Parsing log with partial json

mikemi · March 23, 2017, 3:00am

2017-03-21T23:53:10-04:00 INFO login {"input":"user123","success":false} {"host":"www.example.com","path":"user","clientip":"127.0.0.1"}

This log file starts with a timestmap, loglevel, and event type.

Next are 2 sections of json.

I'd like to read in the key/values of both json strings, but it's unclear how to approach this if the entire message is not json.

Below is my grok pattern up until the first json string:

%{YEAR}-%{MONTHNUM}-%{MONTHDAY}[T ]%{HOUR}:?%{MINUTE}(?::?%{SECOND})?%{ISO8601_TIMEZONE}? %{WORD:loglevel}

How would I get the json items of both json strings into the record?

fylie · March 23, 2017, 3:30am

This is not a very robust solution, but if you can assume that the JSON will always be in that format (no spaces in the JSON messages, a space between the two JSON messages), you could do something like this:

filter {
   grok  {
       match => {"message" => "%{YEAR}-%{MONTHNUM}-%{MONTHDAY}[T ]%{HOUR}:?%{MINUTE}(?::?%{SECOND})?%{ISO8601_TIMEZONE}? %{WORD:loglevel} %{WORD:event_type} %{NOTSPACE:json1} %{NOTSPACE:json2}" }
       remove_field => [ "message" ]
   }
   json {
       source => "json1" 
       remove_field => [ "json1" ]
   }
   json {
       source => "json2" 
       remove_field => [ "json2" ]
   }
}

mikemi · March 23, 2017, 3:52am

The values may have spaces, but this still helps me understand how to approach this.

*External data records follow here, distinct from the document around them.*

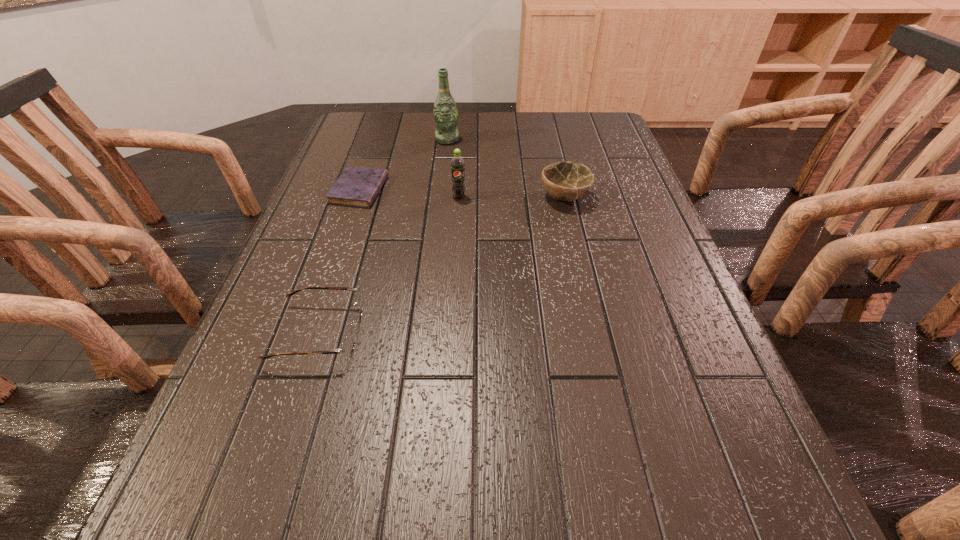 Identify the location of the farthest object. (445, 113).

Locate an element on the screen. The height and width of the screenshot is (540, 960). the tallest object is located at coordinates (445, 113).

This screenshot has height=540, width=960. In order to click on soda in this screenshot , I will do `click(457, 164)`.

This screenshot has width=960, height=540. I want to click on the rightmost object, so click(566, 181).

Image resolution: width=960 pixels, height=540 pixels. I want to click on bowl, so click(566, 181).

Locate an element on the screen. This screenshot has height=540, width=960. the fourth tallest object is located at coordinates (347, 346).

In order to click on the nearest object in this screenshot , I will do `click(347, 346)`.

The width and height of the screenshot is (960, 540). I want to click on diary, so click(358, 187).

Where is `blank area located on the surface of the beer bottle`? The image size is (960, 540). blank area located on the surface of the beer bottle is located at coordinates (444, 171).

Identify the location of vacant area situated 0.320m on the front label of the second tallest object. Image resolution: width=960 pixels, height=540 pixels. (453, 292).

I'm wondering if there's a way to match on the { }.

For example: {%{DATA:json1}} {%{DATA:json2}} grabs the content inside the braces, but if I can figure out how to either match including the outside braces, or if there's a way I can wrap the content in braces afterwards, it should work for me.

Either way, thanks for getting me back on track.

fylie · March 24, 2017, 1:19am

You could define JSON \{.*\} as a pattern and then do

   grok  {
       patterns_dir => ["./patterns"]
       match => {"message" => "%{YEAR}-%{MONTHNUM}-%{MONTHDAY}[T ]%{HOUR}:?%{MINUTE}(?::?%{SECOND})?%{ISO8601_TIMEZONE}? %{WORD:loglevel} %{WORD:event_type} %{JSON:json1} %{JSON:json2}" }
       remove_field => [ "message" ]
   }

system · April 21, 2017, 1:19am

This topic was automatically closed 28 days after the last reply. New replies are no longer allowed.